Ingredients

  • 2 tablespoons unsalted butter
  • 2 tablespoons extra virgin olive oil
  • 1 medium white onion, diced
  • 2 medium carrots, peeled & diced
  • 3 large garlic cloves, finely chopped
  • 2 teaspoons fresh ginger, minced
  • 1 tablespoon tomato paste
  • 2 teaspoons harissa paste
  • 1 1/2 tablespoons ras el hanout spice blend
  • 1/4 teaspoon ground cinnamon
  • 1 1/2 tablespoons all-purpose flour
  • 2 cups chicken stock, plus a little extra if necessary
  • 3 cups shredded rotisserie or cooked chicken
  • 2 handfuls baby spinach or baby kale leaves
  • 1/3 cup medjool dates, pitted and roughly chopped
  • Zest of one lemon (about 1 - 2 teaspoons)
  • 1 1/2 tablespoons fresh lemon juice
  • 3 tablespoons resh cilantro, roughly chopped
  • 3 tablespoons flat-leaf parsley, roughly chopped
  • 2 tablespoons fresh mint leaves, roughly chopped
  • 1/2 14-ounce package puff pastry, defrosted and chilled (this is the equivalent to half a large sheet of puff pastry cut in half horizontally)
  • 1 egg
  • 1/4 cup raw sliced almonds
  • 1 tablespoon granulated sugar
  • Confectioner's sugar, for garnishing

Method

  • Preheat the oven to 425°F.
  • In a large skillet, heat the butter and olive oil over medium heat until the butter is melted.
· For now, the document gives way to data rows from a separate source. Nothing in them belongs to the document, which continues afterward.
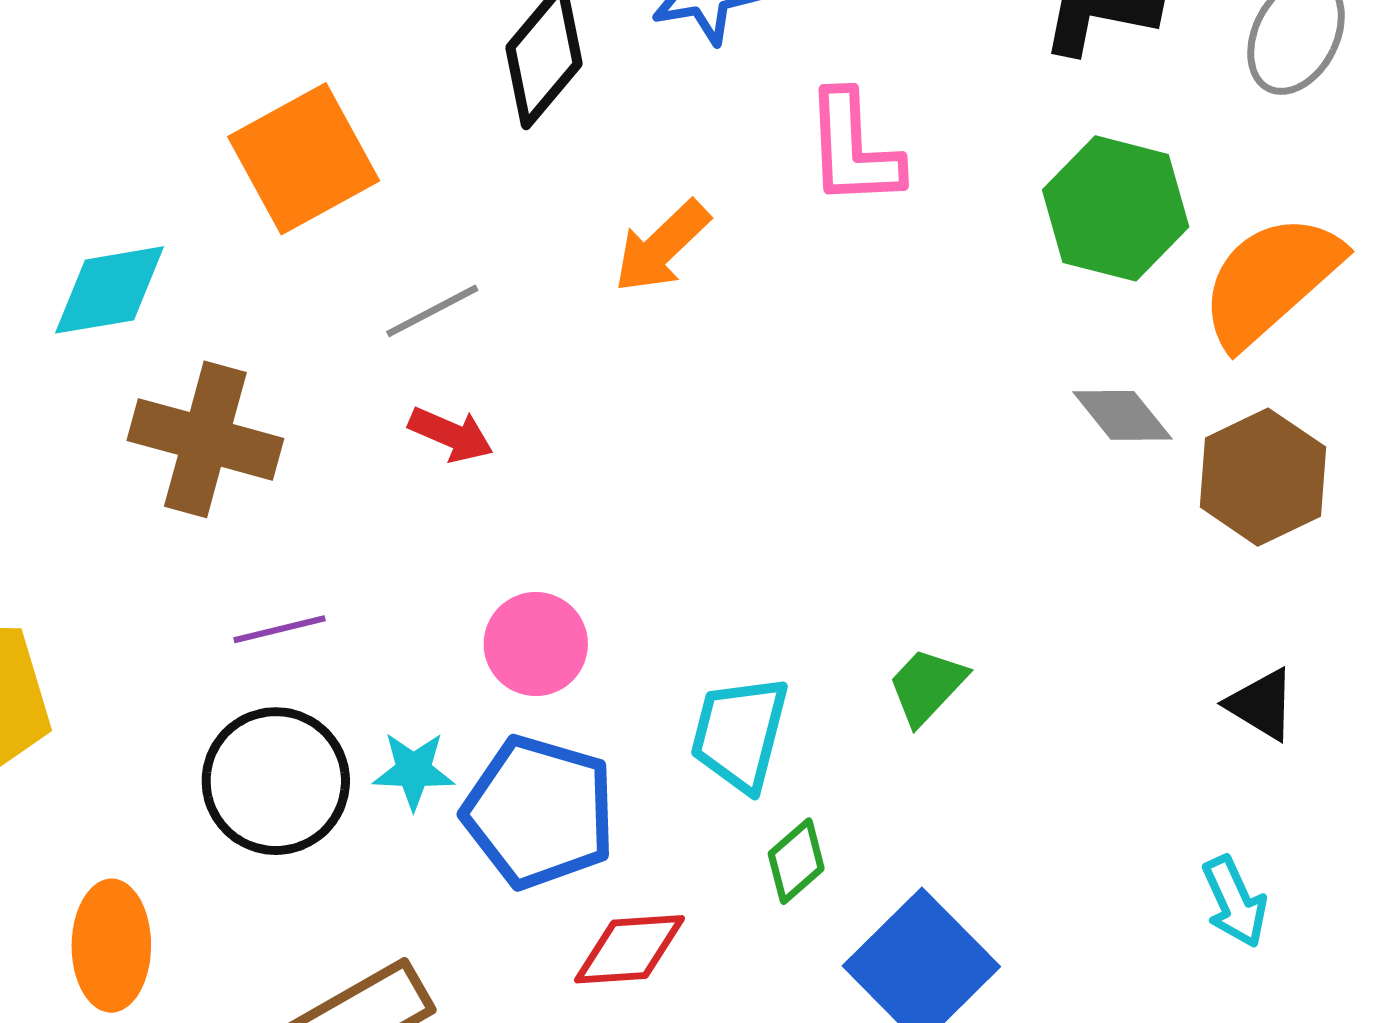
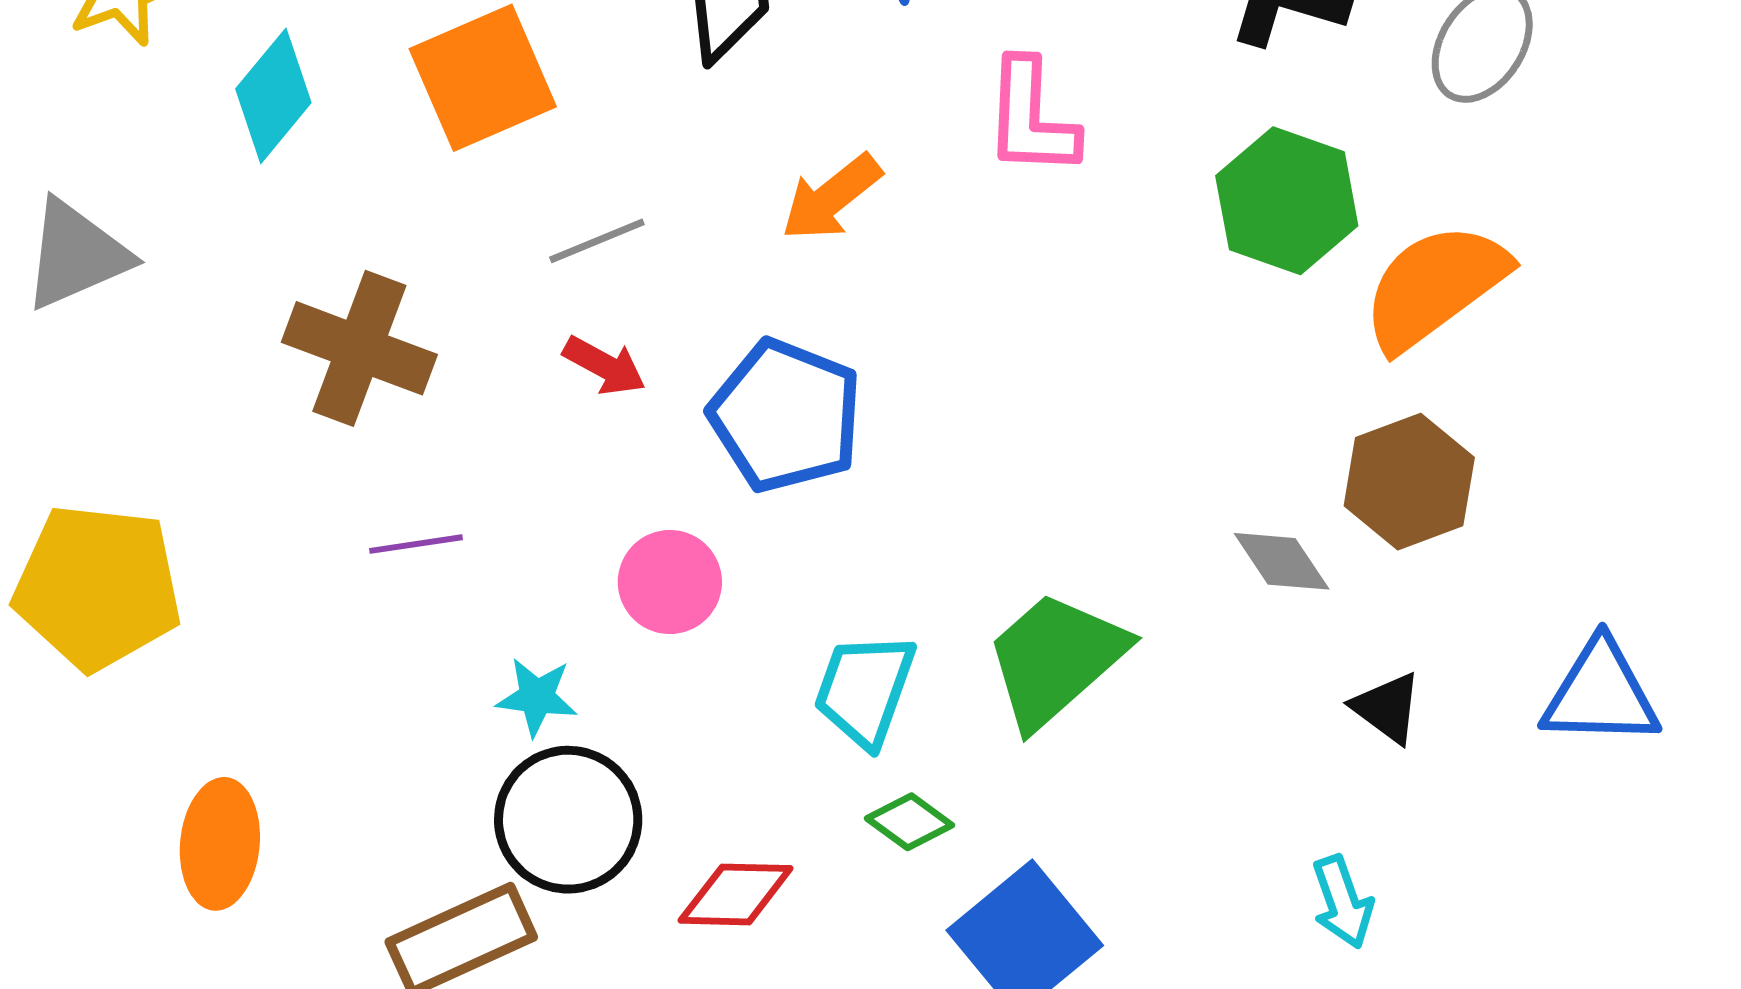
cyan diamond: (109, 290) -> (273, 96), moved, turned -46
gray diamond: (1122, 415) -> (1282, 561), moved
green trapezoid: (927, 686) -> (1056, 659), size x1.8
black circle: (276, 781) -> (568, 820), moved
blue pentagon: (539, 812) -> (786, 416), moved
green diamond: (796, 861) -> (910, 822), turned 72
Add the onions and saute, stirring occasionally, until the onions soften and begin to turn brown, about 5 to 7 minutes. Add the carrots, garlic and ginger and continue to cook for another couple minutes.
  • Add the tomato paste, harissa, ras el hanout and cinnamon to the onion, carrot and aromatics mixture, continuing to cook over medium heat, until the tomato paste started to caramelized and the spices begin to toast, about 2 minutes. Add the flour and continue to cook for another 2 minutes.
  • Pour in the chicken stock into the skillet, stirring to prevent any clumps, and cook until the sauce begins to thicken, about 3 to 4 minutes. If the sauce starts to look a little too thick, add another splash of chicken stock.
  • Remove the skillet from the heat and stir in the chicken, baby spinach or kale, chopped dates, cilantro, parsley, mint, lemon zest and lemon juice. Taste and season with salt, if necessary. Transfer chicken filling to a medium oval or rectangular baking dish (about 7.5 or 8 inches by 5.5 or 6 inches).
  • On a lightly floured surface, roll out the puff pastry so that it is a little larger than your baking dish. Place the puff pastry sheet over the top of the baking dish and trim any excess with a sharp knife so there is about a half inch of overhang. Gently press the overhanging pastry against the sides of the baking dish. Cut a small slit in the center of the pie (this allows the steam to escape when it is baking).
  • In a small bowl, whisk together the egg with two teaspoons of water. Brush the top of the pie liberally and sprinkle evenly with the sliced almonds and granulated sugar. Place the pie on a baking sheet to catch any filling that might bubble over and bake uncovered for 10 minutes. Cover the top of the pie loosely with aluminum foil (to prevent the almonds from getting too dark) and continue to bake for 25 to 30 minutes until the puff pastry is cooked through and golden.
  • Remove from the oven and let cool for 10 to 15 minutes. Garnish with a dusting of confectioner's sugar.